» **EXERCISE**: Repeat every entry exactly. Do not include the pictures.

» **SUPPLIED MATERIAL**:
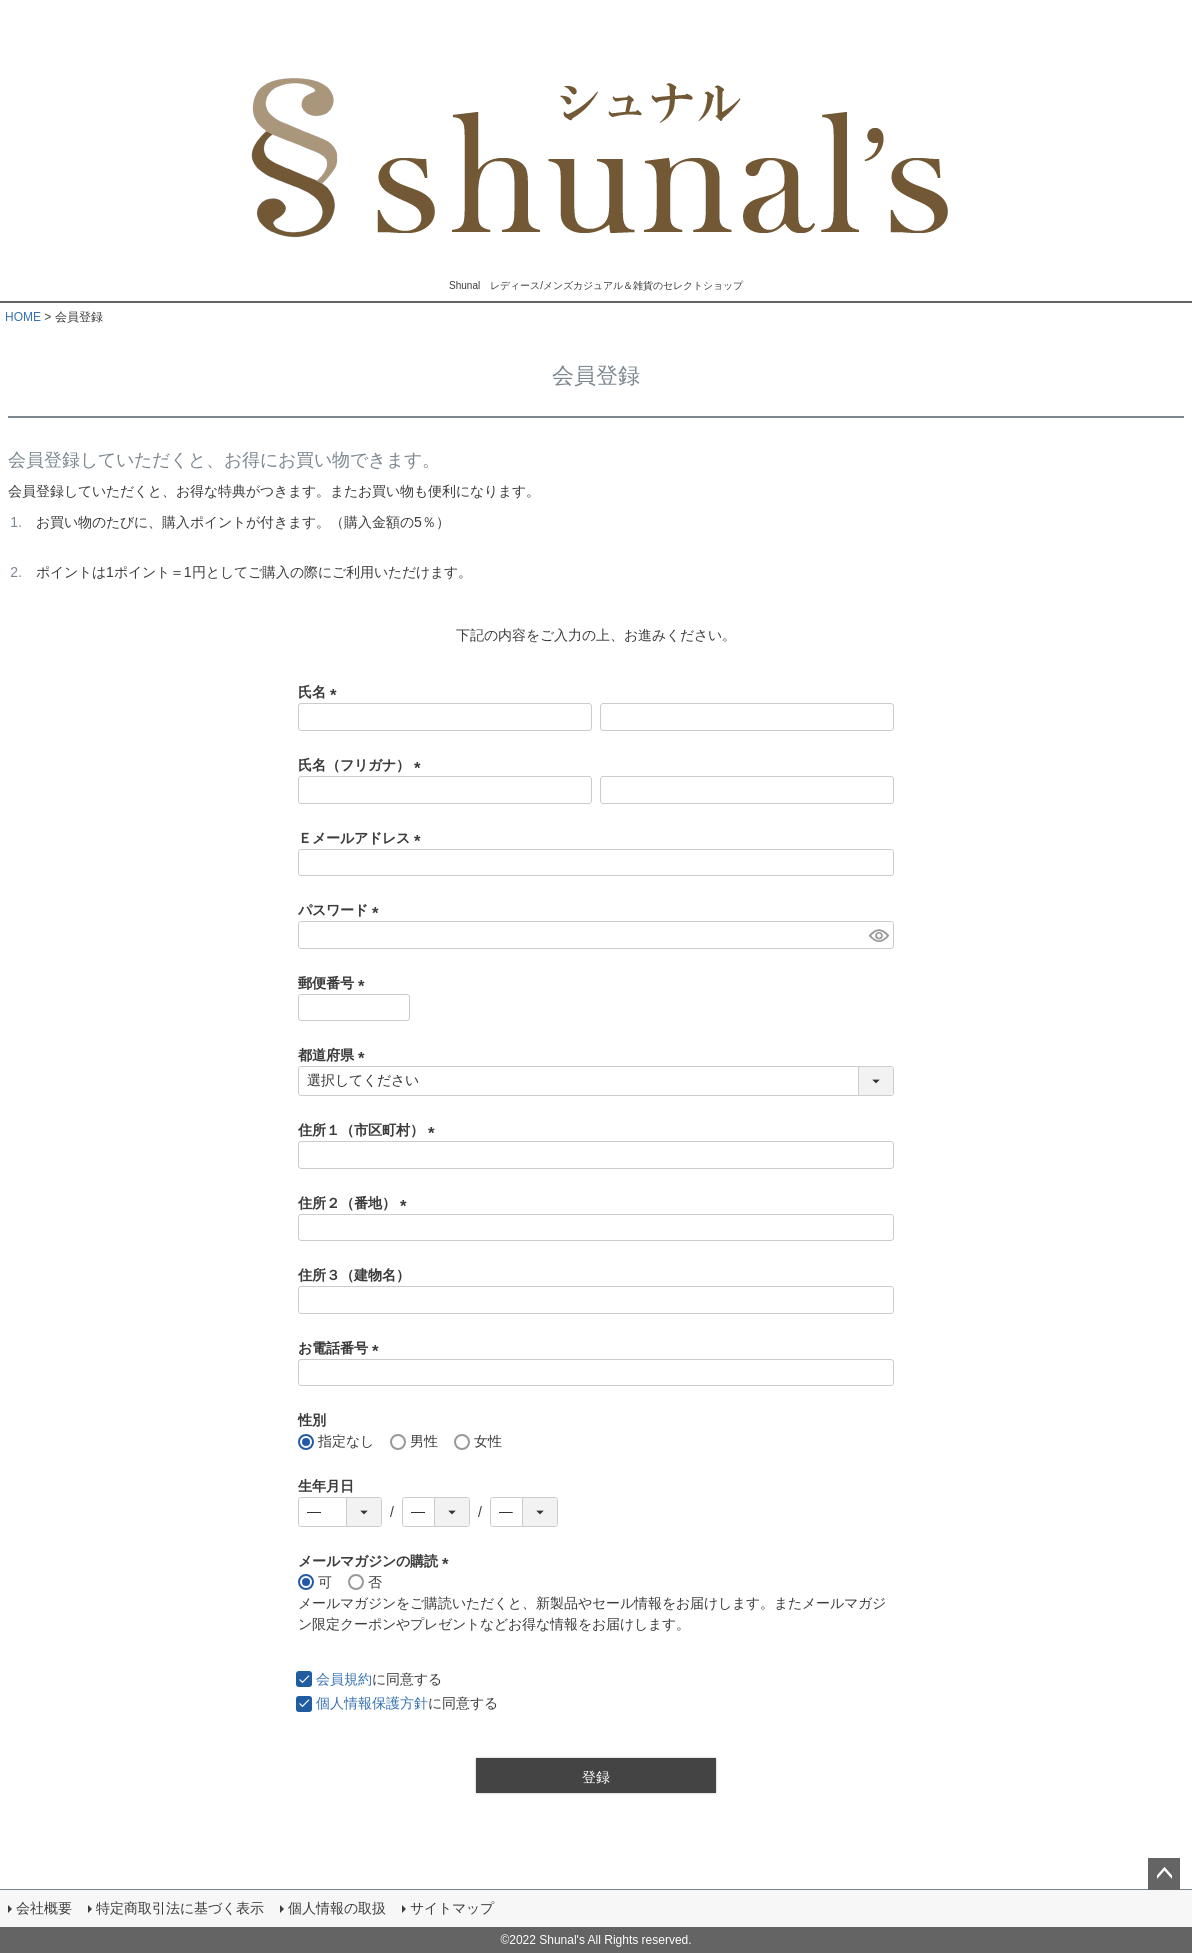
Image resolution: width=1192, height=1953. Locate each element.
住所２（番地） (356, 1203)
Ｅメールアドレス (363, 838)
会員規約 (344, 1679)
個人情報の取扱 (337, 1908)
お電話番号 (342, 1348)
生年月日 (326, 1486)
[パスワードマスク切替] (878, 935)
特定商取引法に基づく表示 (180, 1908)
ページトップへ (1164, 1874)
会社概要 (44, 1908)
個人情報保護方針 (372, 1703)
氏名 (321, 692)
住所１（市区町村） (370, 1130)
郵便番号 (335, 983)
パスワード (342, 910)
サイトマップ (452, 1908)
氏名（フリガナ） (363, 765)
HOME (23, 317)
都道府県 (335, 1055)
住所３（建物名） (354, 1275)
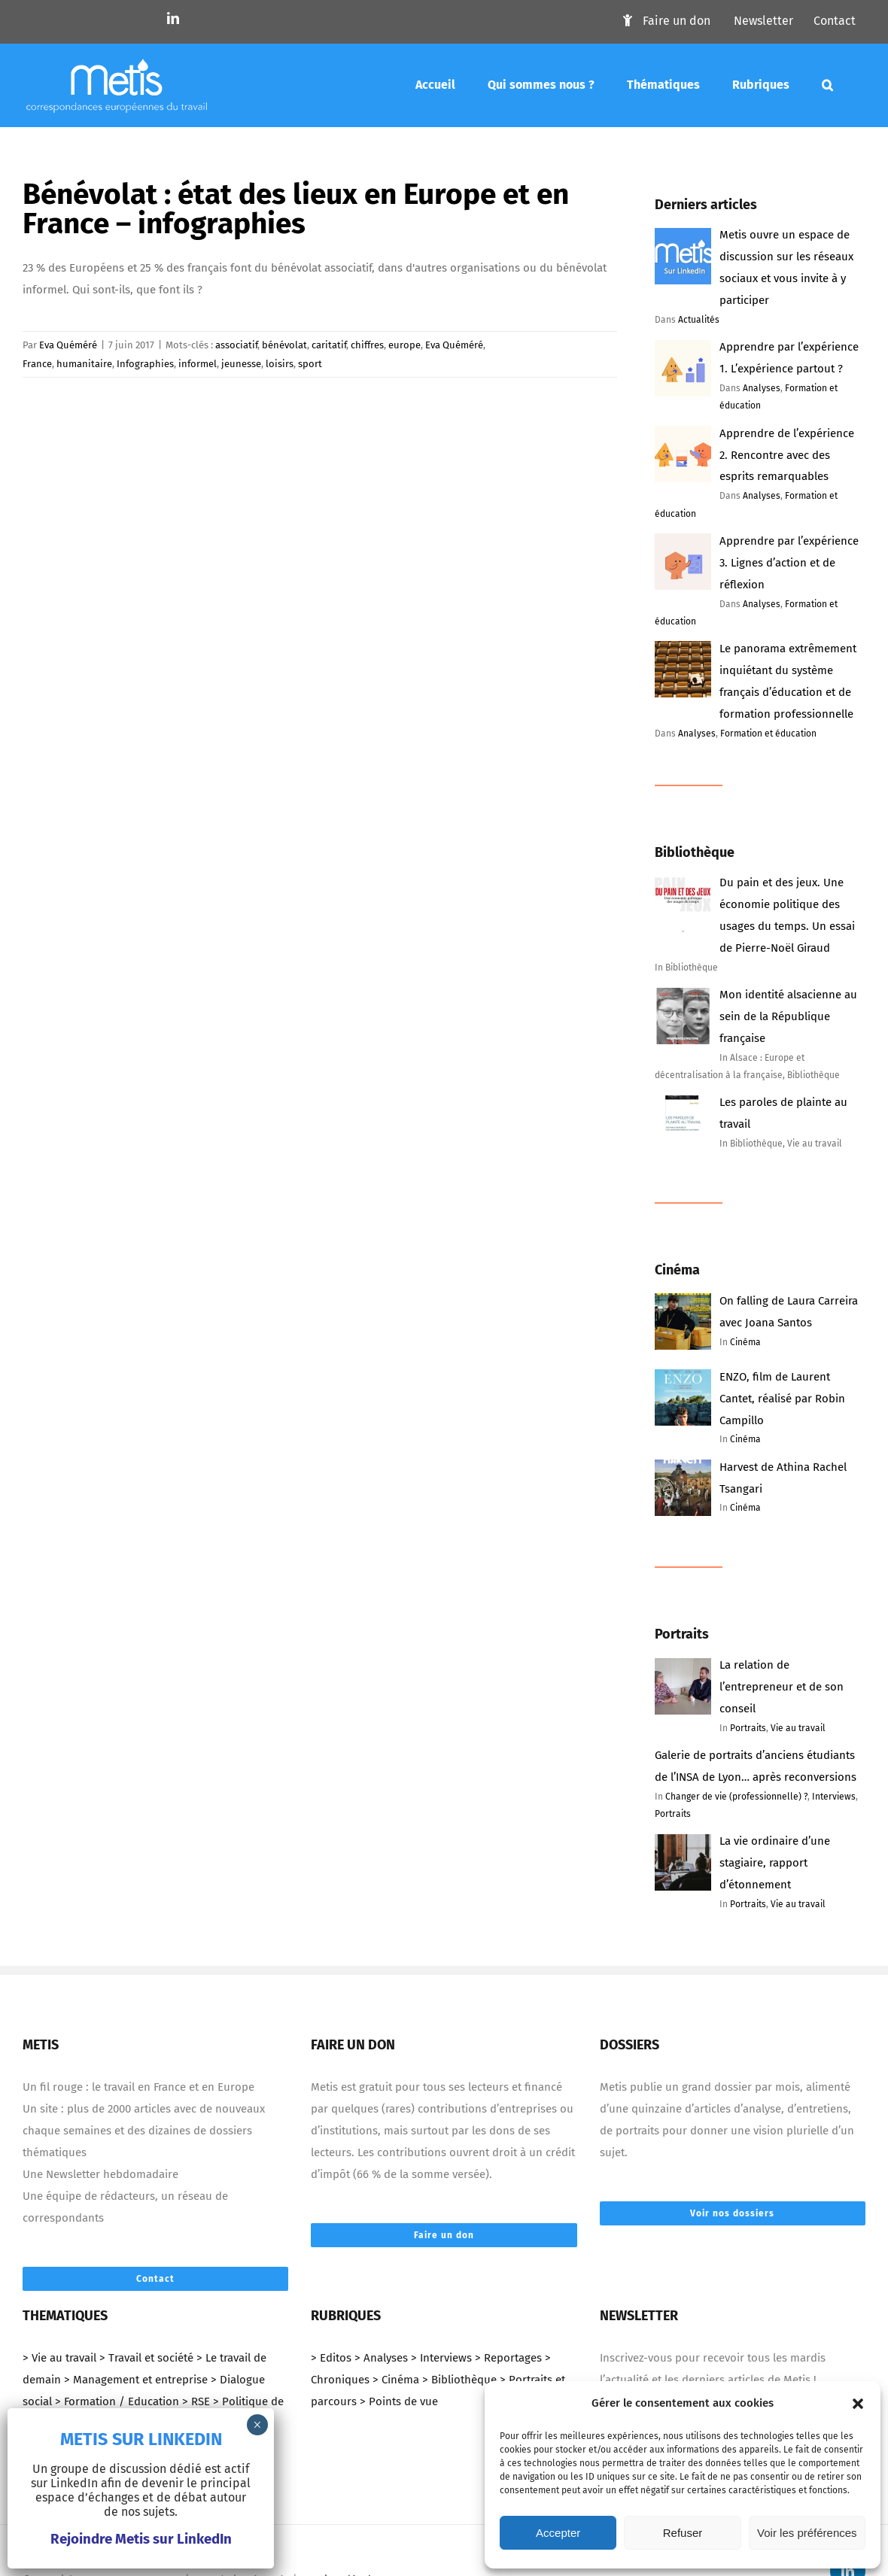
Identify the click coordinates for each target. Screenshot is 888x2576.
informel (197, 363)
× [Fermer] (257, 2425)
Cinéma (745, 1342)
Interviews (834, 1796)
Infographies (145, 363)
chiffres (367, 344)
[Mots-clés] (827, 85)
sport (310, 363)
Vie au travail (798, 1728)
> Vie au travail (59, 2358)
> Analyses (381, 2358)
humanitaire (84, 363)
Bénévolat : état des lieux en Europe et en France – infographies (294, 208)
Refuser (683, 2532)
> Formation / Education (117, 2401)
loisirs (279, 363)
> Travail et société (146, 2358)
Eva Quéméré (68, 344)
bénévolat (284, 344)
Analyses (761, 388)
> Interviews (441, 2358)
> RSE (196, 2401)
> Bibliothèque (459, 2379)
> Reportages (508, 2358)
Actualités (698, 319)
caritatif (329, 344)
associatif (236, 344)
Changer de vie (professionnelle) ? (736, 1796)
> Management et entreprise (136, 2379)
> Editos (331, 2358)
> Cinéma (396, 2379)
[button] (857, 2403)
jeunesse (241, 363)
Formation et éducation (768, 733)
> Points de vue (399, 2401)
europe (404, 344)
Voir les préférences (807, 2532)
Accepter (558, 2532)
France (37, 363)
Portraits (748, 1728)
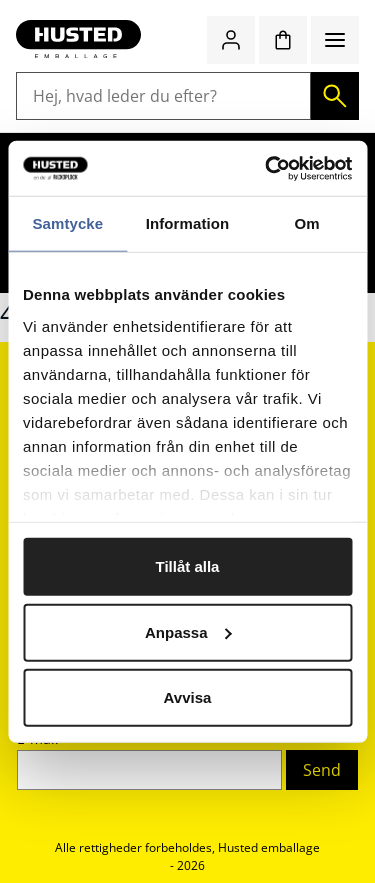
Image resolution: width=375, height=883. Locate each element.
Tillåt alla (188, 566)
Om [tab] (307, 223)
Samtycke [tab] (67, 223)
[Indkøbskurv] (283, 40)
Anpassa (188, 631)
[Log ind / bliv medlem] (231, 40)
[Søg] (335, 96)
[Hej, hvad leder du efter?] (163, 96)
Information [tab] (188, 223)
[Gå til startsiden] (78, 40)
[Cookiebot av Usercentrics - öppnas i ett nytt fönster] (267, 168)
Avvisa (188, 697)
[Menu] (335, 40)
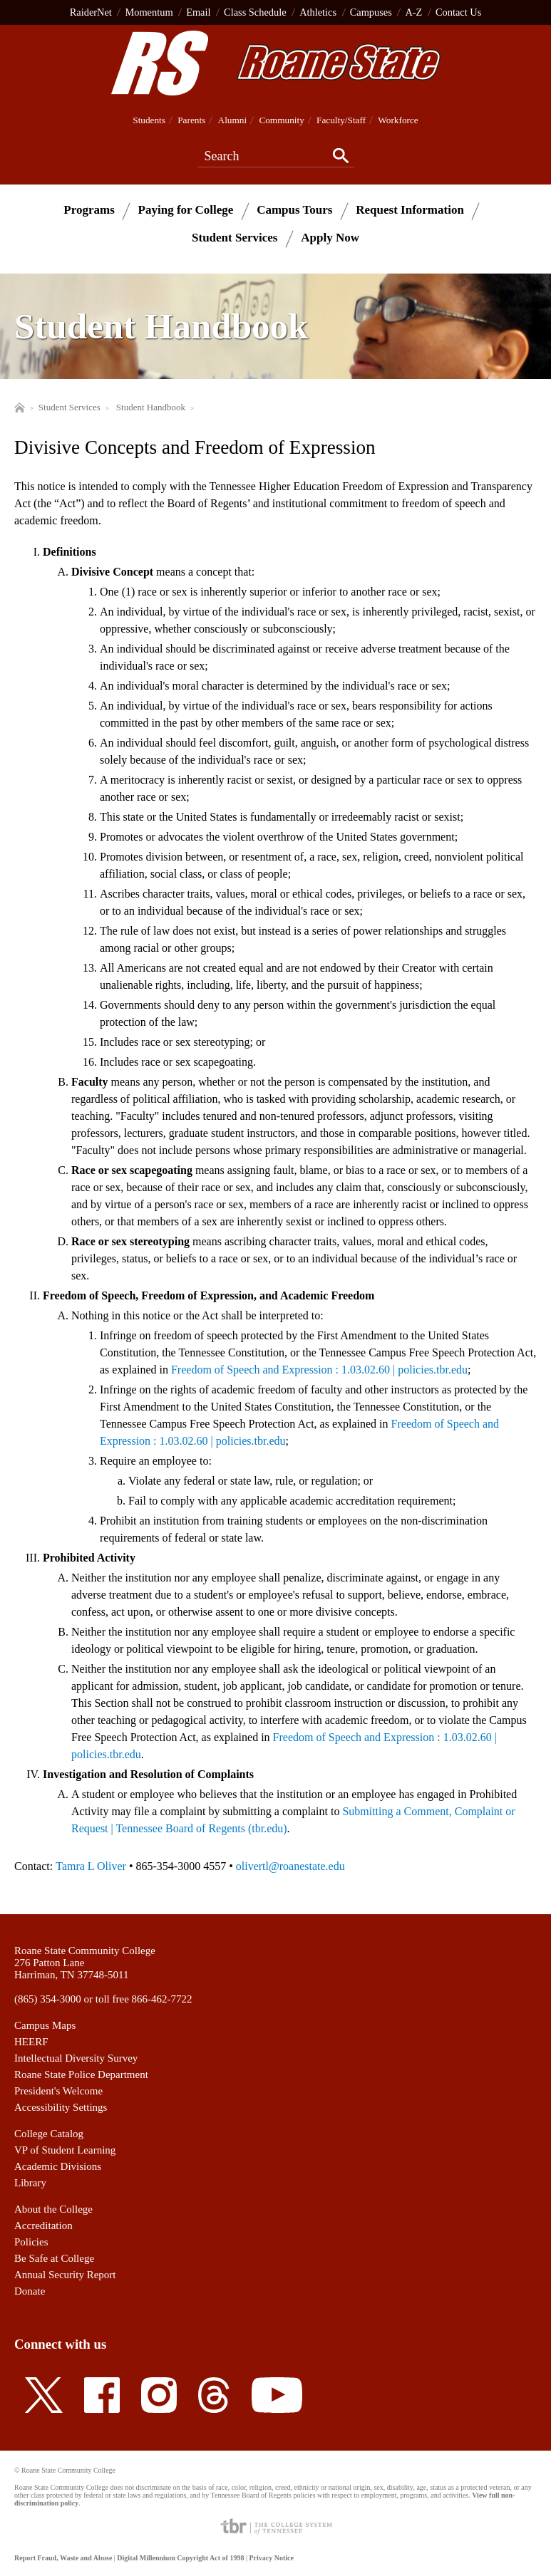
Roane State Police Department (81, 2074)
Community (281, 120)
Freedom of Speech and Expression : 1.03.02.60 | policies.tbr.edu (319, 1370)
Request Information (410, 210)
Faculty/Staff (341, 120)
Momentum (148, 12)
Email (198, 12)
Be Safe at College (54, 2258)
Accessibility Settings (60, 2107)
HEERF (31, 2041)
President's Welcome (58, 2091)
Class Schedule (255, 12)
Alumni (232, 120)
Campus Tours (294, 210)
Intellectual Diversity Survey (76, 2058)
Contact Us (458, 12)
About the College (53, 2209)
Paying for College (186, 210)
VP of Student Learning (64, 2150)
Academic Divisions (57, 2166)
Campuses (371, 12)
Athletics (317, 12)
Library (30, 2182)
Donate (29, 2291)
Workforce (398, 120)
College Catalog (48, 2133)
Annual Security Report (64, 2274)
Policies (31, 2242)
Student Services (234, 237)
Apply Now (330, 237)
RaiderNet (91, 12)
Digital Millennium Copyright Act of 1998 (180, 2558)
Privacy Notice (271, 2558)
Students (149, 120)
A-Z (413, 12)
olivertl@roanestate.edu (290, 1866)
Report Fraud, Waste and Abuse (63, 2558)
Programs (88, 210)
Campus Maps (45, 2025)
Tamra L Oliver (91, 1866)
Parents (191, 120)
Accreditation (43, 2225)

» **PROBLEM SOLUTION**:
Image resolution: width=1192, height=1953. Locate each element.
住所２（番地） (356, 1203)
Ｅメールアドレス (363, 838)
会員規約 (344, 1679)
個人情報の取扱 (337, 1908)
お電話番号 (342, 1348)
生年月日 (326, 1486)
[パスワードマスク切替] (878, 935)
特定商取引法に基づく表示 (180, 1908)
ページトップへ (1164, 1874)
会社概要 (44, 1908)
個人情報保護方針 (372, 1703)
氏名 (321, 692)
住所１（市区町村） (370, 1130)
郵便番号 (335, 983)
パスワード (342, 910)
サイトマップ (452, 1908)
氏名（フリガナ） (363, 765)
HOME (23, 317)
都道府県 (335, 1055)
住所３（建物名） (354, 1275)
Identify the click coordinates for each target. Screenshot is 888x2576.
informel (197, 363)
× [Fermer] (257, 2425)
Cinéma (745, 1342)
Interviews (834, 1796)
Infographies (145, 363)
chiffres (367, 344)
[Mots-clés] (827, 85)
sport (310, 363)
Vie au travail (798, 1728)
> Vie au travail (59, 2358)
> Analyses (381, 2358)
humanitaire (84, 363)
Bénévolat : état des lieux en Europe et en France – infographies (294, 208)
Refuser (683, 2532)
> Formation / Education (117, 2401)
loisirs (279, 363)
> Travail et société (146, 2358)
Eva Quéméré (68, 344)
bénévolat (284, 344)
Analyses (761, 388)
> Interviews (441, 2358)
> RSE (196, 2401)
> Bibliothèque (459, 2379)
> Reportages (508, 2358)
Actualités (698, 319)
caritatif (329, 344)
associatif (236, 344)
Changer de vie (professionnelle) ? (736, 1796)
> Management et entreprise (136, 2379)
> Editos (331, 2358)
> Cinéma (396, 2379)
[button] (857, 2403)
jeunesse (241, 363)
Formation et éducation (768, 733)
> Points de vue (399, 2401)
europe (404, 344)
Voir les préférences (807, 2532)
Accepter (558, 2532)
France (37, 363)
Portraits (748, 1728)
Image resolution: width=375, height=883. Locate each element.
Tillåt alla (188, 566)
Om [tab] (307, 223)
Samtycke [tab] (67, 223)
[Indkøbskurv] (283, 40)
Anpassa (188, 631)
[Log ind / bliv medlem] (231, 40)
[Søg] (335, 96)
[Hej, hvad leder du efter?] (163, 96)
Information [tab] (188, 223)
[Gå til startsiden] (78, 40)
[Cookiebot av Usercentrics - öppnas i ett nytt fönster] (267, 168)
Avvisa (188, 697)
[Menu] (335, 40)
Roane State Police Department (81, 2074)
Community (281, 120)
Freedom of Speech and Expression : 1.03.02.60 | policies.tbr.edu (319, 1370)
Request Information (410, 210)
Faculty/Staff (341, 120)
Momentum (148, 12)
Email (198, 12)
Be Safe at College (54, 2258)
Accessibility Settings (60, 2107)
HEERF (31, 2041)
President's Welcome (58, 2091)
Class Schedule (255, 12)
Alumni (232, 120)
Campus Tours (294, 210)
Intellectual Diversity Survey (76, 2058)
Contact Us (458, 12)
About the College (53, 2209)
Paying for College (186, 210)
VP of Student Learning (64, 2150)
Academic Divisions (57, 2166)
Campuses (371, 12)
Athletics (317, 12)
Library (30, 2182)
Donate (29, 2291)
Workforce (398, 120)
College Catalog (48, 2133)
Annual Security Report (64, 2274)
Policies (31, 2242)
Student Services (234, 237)
Apply Now (330, 237)
RaiderNet (91, 12)
Digital Millennium Copyright Act of 1998 (180, 2558)
Privacy Notice (271, 2558)
Students (149, 120)
A-Z (413, 12)
olivertl@roanestate.edu (290, 1866)
Report Fraud, Waste and Abuse (63, 2558)
Programs (88, 210)
Campus Maps (45, 2025)
Tamra L Oliver (91, 1866)
Parents (191, 120)
Accreditation (43, 2225)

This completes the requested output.